On Saturday, Oct. 23, Moreno picked up the trophy at Rascon’s shop in San Diego and brought it home after spending the day with friends from Calexico. He was so excited and in awe of what Rascon had created, Moreno immediately texted photos of the piece to friends, with a dusty pickup as the backdrop.

Battle for the Border started in 2004, and former Bulldog coach John Tyree had T-shirts printed up with the slogan in 2016, which preceded a more consistent schedule. Due to the fact that Calexico and Vincent Memorial played in different leagues — Imperial Valley League and Desert League, respectively — the head-to-head meetings were occasional up until then. Moreno hopes such a beautiful monument will keep the contest a set part of the schedule.

“I hope. … It should be the last game. As long as there are five teams in the IVL and five teams in the Desert League, this can happen,” Moreno said, “because there’s always one nonleague game in the schedule.”

This year, at least, the game takes on even more significance for the 4-5 Bulldogs, Coach Solano said in closing.

“We are really hyped up for this game.

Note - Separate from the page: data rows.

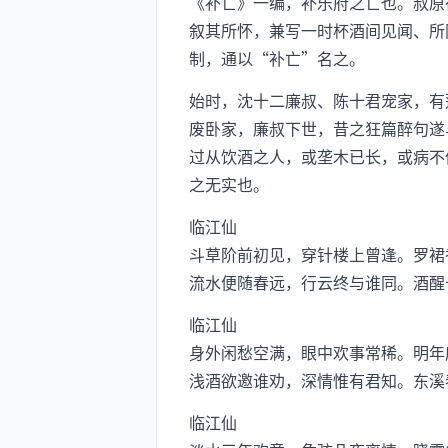
《补亡》一编，补乐府之亡也。叔原
叙其所怀，兼写一时杯酒间见闻、所
制，通以“补亡”名之。
始时，沈十二廉叔、陈十君宠家，有
废卧家，廉叔下世，昔之狂篇醉句遂
过从饮酒之人，或垄木已长，或病不
之无实也。
临江仙
斗草阶前初见，穿针楼上曾逢。罗裙
流水便随春远，行云终与谁同。酒醒
临江仙
身外闲愁空满，眼中欢事常稀。明年
浅酒欲邀谁劝，深情惟有君知。东溪
临江仙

A lot is at stake,” he added. “It’s for bragging rights in the city, it can get us to a .500 season, it’s our Homecoming and it’s Senior Night.”

Sports Editor Murray Anderson contributed to this report.

Sculptor and monument maker Eduardo “Eddie” Rascon (from left) poses with Calexico High 1978 classmates Oscar Gastelum and Jose Luis Rojas on Saturday, Oct. 23, while holding the new Battle for the Border trophy created and donated by Rascon for the Calexico city championship and rivalry game between the Bulldogs and the Vincent Memorial Catholic Scots. | PHOTO COURTESY OF JOHN MORENO

(This story was updated on Tuesday, Nov. 2, with information on the naming of the trophy in honor of Victor Carrillo.)